START DATA SECTION
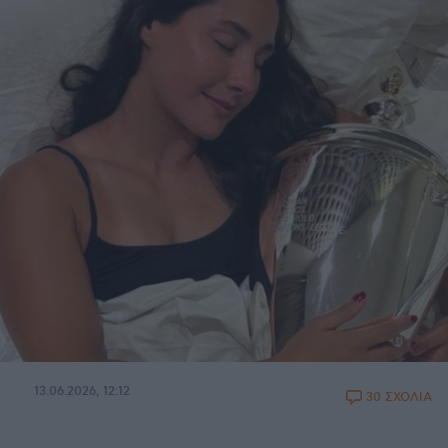
13.06.2026, 12:12
30 ΣΧΟΛΙΑ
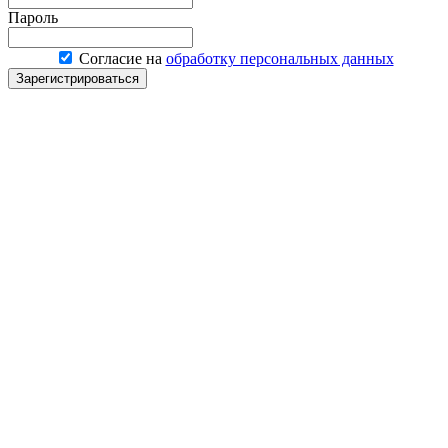
Пароль
Согласие на
обработку персональных данных
Зарегистрироваться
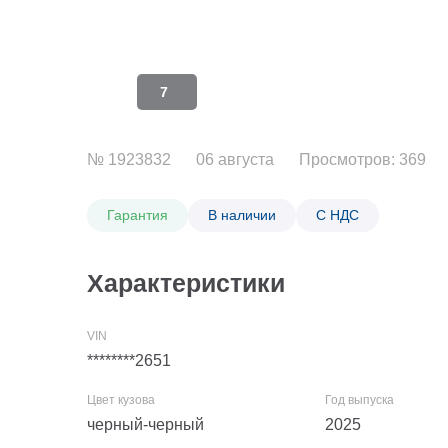
7
№ 1923832
06 августа
Просмотров: 369
Гарантия
В наличии
С НДС
Характеристики
********2651
черный-черный
2025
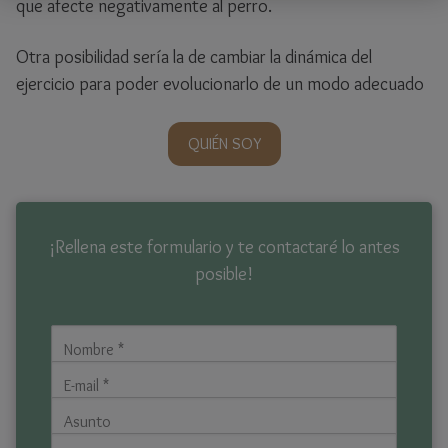
que afecte negativamente al perro.
Otra posibilidad sería la de cambiar la dinámica del
ejercicio para poder evolucionarlo de un modo adecuado
QUIÉN SOY
¡Rellena este formulario y te contactaré lo antes
posible!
END DATA SECTION
• [ABOUT THIS TASK] Every entry must be transcribed exactly. Pictures do not belong in the copy.

• [EXERCISE OUTPUT]
13.06.2026, 12:12
30 ΣΧΟΛΙΑ
Пароль
Согласие на
обработку персональных данных
Зарегистрироваться
7
№ 1923832
06 августа
Просмотров: 369
Гарантия
В наличии
С НДС
Характеристики
********2651
черный-черный
2025
que afecte negativamente al perro.
Otra posibilidad sería la de cambiar la dinámica del
ejercicio para poder evolucionarlo de un modo adecuado
QUIÉN SOY
¡Rellena este formulario y te contactaré lo antes
posible!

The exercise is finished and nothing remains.